- Born: James Ray Cargill II 1949 (age 76–77)
- Occupations: Heir, Cargill
- Spouses: Susan Kelly ​(died 2010)​; Kathy ​(m. 2012)​;
- Children: 2
- Parents: James R. Cargill; Mary Janet Cargill;
- Family: Cargill family

= James R. Cargill II =

American business owner (born 1949)

James Ray Cargill II (born 1949) is an American business owner.

==Biography==
James R. Cargill II is the great-grandson of William Wallace Cargill, the founder of the privately held, globally operating, food corporation Cargill. He has a brother, Austen S. Cargill II, and a sister, Marianne Cargill Liebmann.

He sits on the Board of the Center of the American West at the University of Colorado at Boulder and on the Board of Trustees of the National Air and Space Museum of the Smithsonian Institution.

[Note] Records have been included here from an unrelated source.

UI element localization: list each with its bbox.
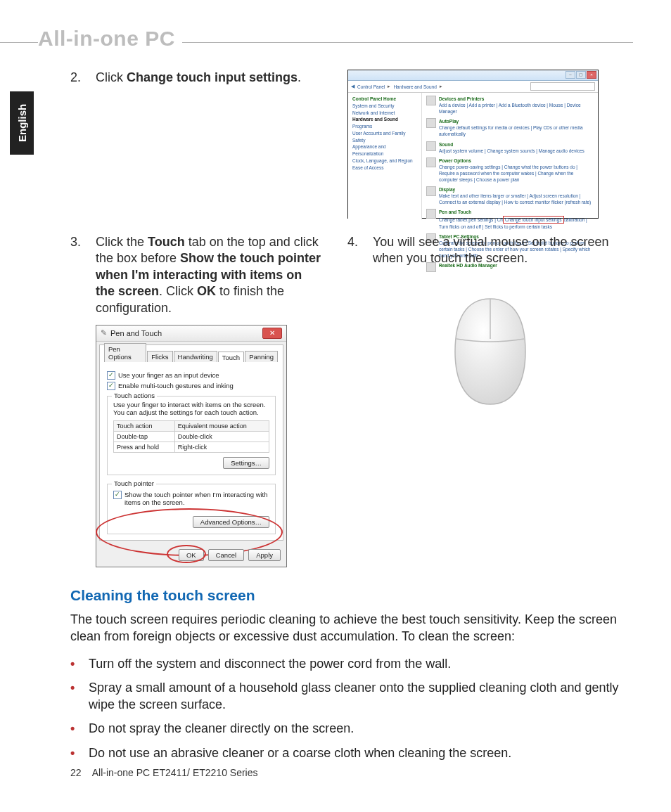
- cancel-button: Cancel: [208, 549, 245, 561]
- tab-flicks: Flicks: [147, 351, 172, 362]
- dialog-footer: OK Cancel Apply: [96, 543, 286, 567]
- tab-pen-options: Pen Options: [104, 343, 146, 362]
- page-number: 22: [70, 767, 82, 778]
- touch-actions-group: Touch actions Use your finger to interac…: [107, 396, 276, 475]
- section-intro: The touch screen requires periodic clean…: [70, 611, 633, 645]
- maximize-icon: ▢: [576, 71, 586, 79]
- apply-button: Apply: [248, 549, 281, 561]
- footer-title: All-in-one PC ET2411/ ET2210 Series: [92, 767, 258, 778]
- checkbox-multitouch: ✓Enable multi-touch gestures and inking: [107, 382, 276, 390]
- dialog-titlebar: ✎ Pen and Touch ✕: [96, 326, 286, 342]
- page-header: All-in-one PC: [38, 27, 182, 51]
- advanced-button: Advanced Options…: [193, 516, 269, 528]
- tab-handwriting: Handwriting: [174, 351, 217, 362]
- step-number: 4.: [347, 234, 373, 267]
- minimize-icon: –: [565, 71, 575, 79]
- page-footer: 22 All-in-one PC ET2411/ ET2210 Series: [70, 767, 258, 778]
- bullet-item: •Do not use an abrasive cleaner or a coa…: [70, 745, 633, 761]
- virtual-mouse-illustration: [448, 295, 532, 408]
- touch-pointer-group: Touch pointer ✓Show the touch pointer wh…: [107, 484, 276, 534]
- touch-actions-table: Touch actionEquivalent mouse action Doub…: [113, 420, 269, 453]
- step-2: 2. Click Change touch input settings.: [70, 70, 324, 86]
- language-tab: English: [10, 91, 34, 155]
- checkbox-show-pointer: ✓Show the touch pointer when I'm interac…: [113, 491, 269, 506]
- devices-icon: [426, 96, 436, 105]
- control-panel-screenshot: – ▢ × ◀ Control Panel ▸ Hardware and Sou…: [347, 70, 599, 219]
- bullet-item: •Turn off the system and disconnect the …: [70, 655, 633, 672]
- window-titlebar: – ▢ ×: [348, 70, 598, 81]
- dialog-tabs: Pen Options Flicks Handwriting Touch Pan…: [99, 344, 283, 362]
- control-panel-main: Devices and PrintersAdd a device | Add a…: [422, 93, 598, 219]
- highlighted-link: Change touch input settings: [503, 216, 564, 224]
- settings-button: Settings…: [223, 457, 269, 469]
- control-panel-sidebar: Control Panel Home System and Security N…: [348, 93, 422, 219]
- step-3: 3. Click the Touch tab on the top and cl…: [70, 234, 324, 316]
- sound-icon: [426, 141, 436, 151]
- tab-panning: Panning: [245, 351, 278, 362]
- close-icon: ✕: [262, 328, 282, 339]
- address-bar: ◀ Control Panel ▸ Hardware and Sound ▸: [348, 81, 598, 93]
- step-4: 4. You will see a virtual mouse on the s…: [347, 234, 633, 267]
- close-icon: ×: [587, 71, 596, 79]
- search-input: [530, 82, 595, 91]
- tab-touch: Touch: [218, 352, 244, 363]
- pen-touch-icon: [426, 209, 436, 219]
- checkbox-finger-input: ✓Use your finger as an input device: [107, 371, 276, 380]
- bullet-item: •Spray a small amount of a household gla…: [70, 679, 633, 714]
- display-icon: [426, 186, 436, 196]
- cleaning-section: Cleaning the touch screen The touch scre…: [70, 587, 633, 761]
- autoplay-icon: [426, 118, 436, 128]
- section-heading: Cleaning the touch screen: [70, 587, 633, 604]
- nav-back-icon: ◀: [351, 84, 354, 89]
- pen-icon: ✎: [101, 328, 107, 337]
- power-icon: [426, 157, 436, 167]
- step-number: 2.: [70, 70, 96, 86]
- pen-touch-dialog: ✎ Pen and Touch ✕ Pen Options Flicks Han…: [96, 325, 287, 567]
- bullet-item: •Do not spray the cleaner directly on th…: [70, 720, 633, 737]
- highlight-ellipse-ok: [167, 545, 206, 563]
- step-number: 3.: [70, 234, 96, 316]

He has donated to the Walker Art Center and the Minneapolis Institute of Art in Minneapolis, Minnesota.

Through the James R. Cargill II Trust, he has owned stock in SolarAttic, a company that uses solar energy to heat swimming-pools.

He lives in Birchwood, Wisconsin and is married with two children. A widower, he married Kathy Cargill (née Pospychalla) in 2012. As of 2019, his estimated net worth is US$4.2 billion.